Most dynamic languages already have a REPL, so the technique of using unit tests for exploratory work isn't necessary, but I think it's very useful for Java at least.

2 comments

Unit tests are a pretty good poor-mans REPL in languages that don't have REPLs.

Java IDEs, especially eclipse, are amazing at fast, incremental compilation. You make one change, and then only recompile what you need to.

I always found this lugubrious compared to the experience in many Smalltalks. The Java vs. Smalltalk USENET flame wars in the 90's were partly motivated by the downgrade in developer UX caused by the taking of the Smalltalk runtime model and deliberately crippling it.

Granted, Java has made amazing progress since then, as have IDEs generally. Is there a non-Smalltalk environment that lets one "code in the debugger" to the same extent as Smalltalk? I know of Clojure and the kind of experience shown with LightTable. (To elaborate, to "code in the debugger" in Smalltalk is very nimble and powerful. It's kind of like the turn-based version of LightTable but with pausing in the debugger and manual tinkering/time-travel with the context stack.)

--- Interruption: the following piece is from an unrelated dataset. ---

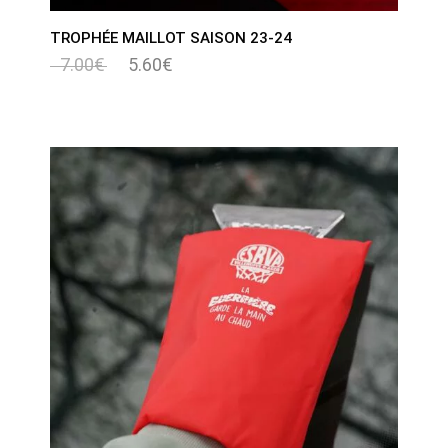
TROPHÉE MAILLOT SAISON 23-24
7.00
€
5.60
€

The JVM is less dynamic in its ability to reload code, but the payoff is that java code can be 10-100x faster than smalltalk code. I personally think the performance gain is worth it. Hotspot has some limited support for hot code reloading, which is a pre-requisite to being able to "code in your debugger", but it's limited enough that I don't bother with it. Alternatively, you can code in a dynamic language on the JVM such as JRuby or Clojure and have full support for "coding in the debugger". These languages are also a lot slower than Java.
We are talking Go here, which has a fast compiler. The IDE integration isn't always as good as Java, though.
Go has a fast compiler but to my knowledge has zero support for incremental compilation. It has to recompile the entire project, transitively with all its dependencies, before you can run your code modification. I haven't code in go, but IMO this does not scale well as projects grow in size.
I find GoLand to be quite good.
Seconded, GoLand isn't just quite good, it is phenomenal. If you aren't running it, you need to have a compelling reason.